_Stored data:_
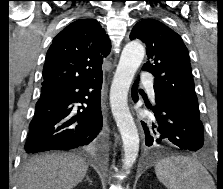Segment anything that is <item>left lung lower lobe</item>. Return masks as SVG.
Masks as SVG:
<instances>
[{
    "mask_svg": "<svg viewBox=\"0 0 223 189\" xmlns=\"http://www.w3.org/2000/svg\"><path fill=\"white\" fill-rule=\"evenodd\" d=\"M136 81L132 87V99L138 101ZM155 91L156 105L151 107L153 123L141 121L145 133V145L154 149L165 144H174L183 150L199 151L204 145L203 124L200 118L193 117L167 105Z\"/></svg>",
    "mask_w": 223,
    "mask_h": 189,
    "instance_id": "0a47b994",
    "label": "left lung lower lobe"
}]
</instances>
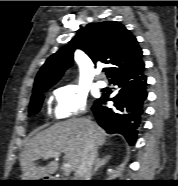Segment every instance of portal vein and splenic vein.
Here are the masks:
<instances>
[{"label":"portal vein and splenic vein","instance_id":"obj_1","mask_svg":"<svg viewBox=\"0 0 178 186\" xmlns=\"http://www.w3.org/2000/svg\"><path fill=\"white\" fill-rule=\"evenodd\" d=\"M60 155H61L60 152H48L46 153L45 157L46 158H50V157L57 158V157H60ZM71 169H72L71 165L69 163H65L63 166L64 175L68 176L71 172Z\"/></svg>","mask_w":178,"mask_h":186}]
</instances>
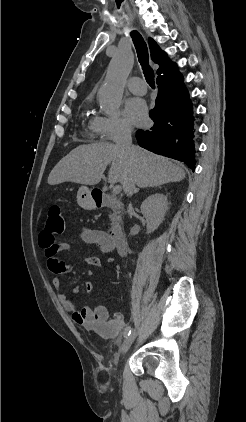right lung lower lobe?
Masks as SVG:
<instances>
[{
    "mask_svg": "<svg viewBox=\"0 0 246 422\" xmlns=\"http://www.w3.org/2000/svg\"><path fill=\"white\" fill-rule=\"evenodd\" d=\"M158 96L149 112L154 126L137 131L138 144L154 153L184 162L195 169V122L193 106L183 76L157 81Z\"/></svg>",
    "mask_w": 246,
    "mask_h": 422,
    "instance_id": "right-lung-lower-lobe-1",
    "label": "right lung lower lobe"
}]
</instances>
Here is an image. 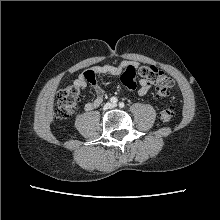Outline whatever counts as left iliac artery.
Returning <instances> with one entry per match:
<instances>
[{"label":"left iliac artery","mask_w":220,"mask_h":220,"mask_svg":"<svg viewBox=\"0 0 220 220\" xmlns=\"http://www.w3.org/2000/svg\"><path fill=\"white\" fill-rule=\"evenodd\" d=\"M124 106H125V104H124L123 102H120V103H119V107H120V108H123Z\"/></svg>","instance_id":"left-iliac-artery-1"}]
</instances>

_Problem to solve:_ Each line in which the string "http" is found must be copied from the data.

_Solution to the exercise:_
    "mask_svg": "<svg viewBox=\"0 0 223 189\" xmlns=\"http://www.w3.org/2000/svg\"><path fill=\"white\" fill-rule=\"evenodd\" d=\"M136 81L132 87V99L138 101ZM155 91L156 105L151 107L153 123L141 121L145 133V145L154 149L165 144H174L183 150L199 151L204 145L203 124L200 118L193 117L167 105Z\"/></svg>",
[{"label":"portal vein and splenic vein","instance_id":"obj_1","mask_svg":"<svg viewBox=\"0 0 178 186\" xmlns=\"http://www.w3.org/2000/svg\"><path fill=\"white\" fill-rule=\"evenodd\" d=\"M60 155H61L60 152H48L46 153L45 157L46 158H50V157L57 158V157H60ZM71 169H72L71 165L69 163H65L63 166L64 175L68 176L71 172Z\"/></svg>","mask_w":178,"mask_h":186}]
    "mask_svg": "<svg viewBox=\"0 0 246 422\" xmlns=\"http://www.w3.org/2000/svg\"><path fill=\"white\" fill-rule=\"evenodd\" d=\"M158 96L149 112L154 126L137 131L138 144L154 153L184 162L195 169V122L193 106L183 76L157 81Z\"/></svg>",
[{"label":"left iliac artery","mask_w":220,"mask_h":220,"mask_svg":"<svg viewBox=\"0 0 220 220\" xmlns=\"http://www.w3.org/2000/svg\"><path fill=\"white\" fill-rule=\"evenodd\" d=\"M124 106H125V104H124L123 102H120V103H119V107H120V108H123Z\"/></svg>","instance_id":"left-iliac-artery-1"}]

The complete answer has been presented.